Task brief - Show every line from the data below that includes "Verano".

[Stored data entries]
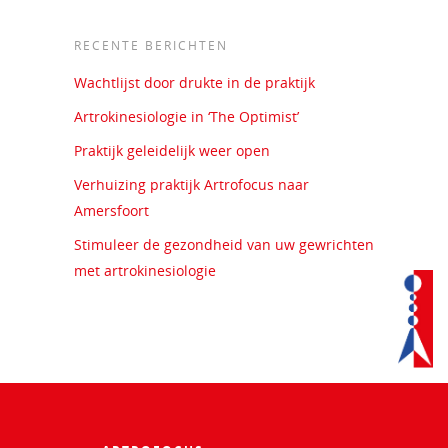
RECENTE BERICHTEN
Wachtlijst door drukte in de praktijk
Artrokinesiologie in ‘The Optimist’
Praktijk geleidelijk weer open
Verhuizing praktijk Artrofocus naar
Amersfoort
Stimuleer de gezondheid van uw gewrichten
met artrokinesiologie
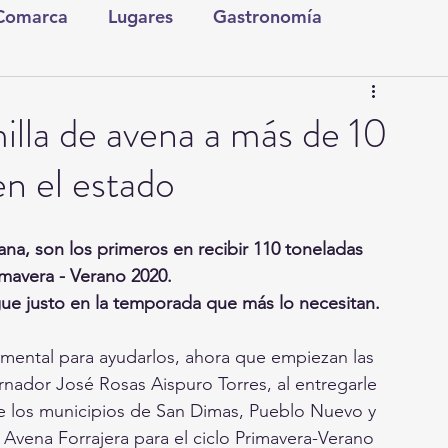
 Comarca
Lugares
Gastronomía
tura y Espectáculos
Lo Nuestro
Torreón
illa de avena a más de 10
n el estado
ionales
Internacionales
Tecnología
na, son los primeros en recibir 110 toneladas 
Comics Derechairos
Fragmentos de la Historia
imavera - Verano 2020.
gue justo en la temporada que más lo necesitan.
Investigaciones
Rapidín Político
mental para ayudarlos, ahora que empiezan las 
ernador José Rosas Aispuro Torres, al entregarle 
 los municipios de San Dimas, Pueblo Nuevo y 
Avena Forrajera para el ciclo Primavera-Verano 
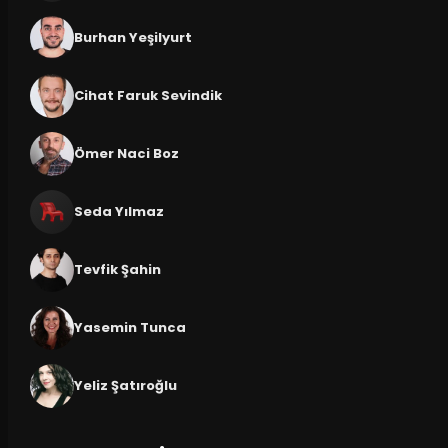
Burhan Yeşilyurt
Cihat Faruk Sevindik
Ömer Naci Boz
Seda Yılmaz
Tevfik Şahin
Yasemin Tunca
Yeliz Şatıroğlu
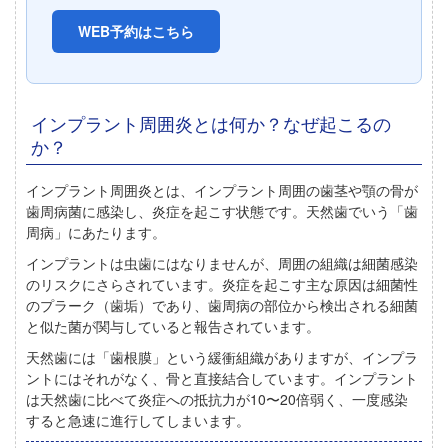
WEB予約はこちら
インプラント周囲炎とは何か？なぜ起こるの
か？
インプラント周囲炎とは、インプラント周囲の歯茎や顎の骨が
歯周病菌に感染し、炎症を起こす状態です。
天然歯でいう「歯
周病」にあたります。
インプラントは虫歯にはなりませんが、周囲の組織は細菌感染
のリスクにさらされています。
炎症を起こす主な原因は細菌性
のプラーク（歯垢）であり、歯周病の部位から検出される細菌
と似た菌が関与していると報告されています。
天然歯には「歯根膜」という緩衝組織がありますが、インプラ
ントにはそれがなく、骨と直接結合しています。
インプラント
は天然歯に比べて炎症への抵抗力が
10〜20倍
弱く、一度感染
すると急速に進行してしまいます。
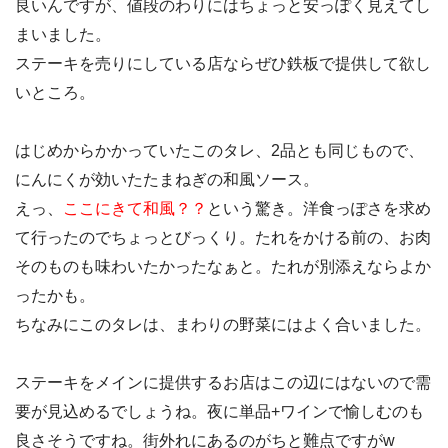
良いんですが、値段のわりにはちょっと安っぽく見えてし
まいました。
ステーキを売りにしている店ならぜひ鉄板で提供して欲し
いところ。
はじめからかかっていたこのタレ、2品とも同じもので、
にんにくが効いたたまねぎの和風ソース。
えっ、
ここにきて和風？？
という驚き。洋食っぽさを求め
て行ったのでちょっとびっくり。たれをかける前の、お肉
そのものも味わいたかったなぁと。たれが別添えならよか
ったかも。
ちなみにこのタレは、まわりの野菜にはよく合いました。
ステーキをメインに提供するお店はこの辺にはないので需
要が見込めるでしょうね。夜に単品+ワインで愉しむのも
良さそうですね。街外れにあるのがちと難点ですがw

Finished exercise -
imavera - Verano 2020.
Avena Forrajera para el ciclo Primavera-Verano 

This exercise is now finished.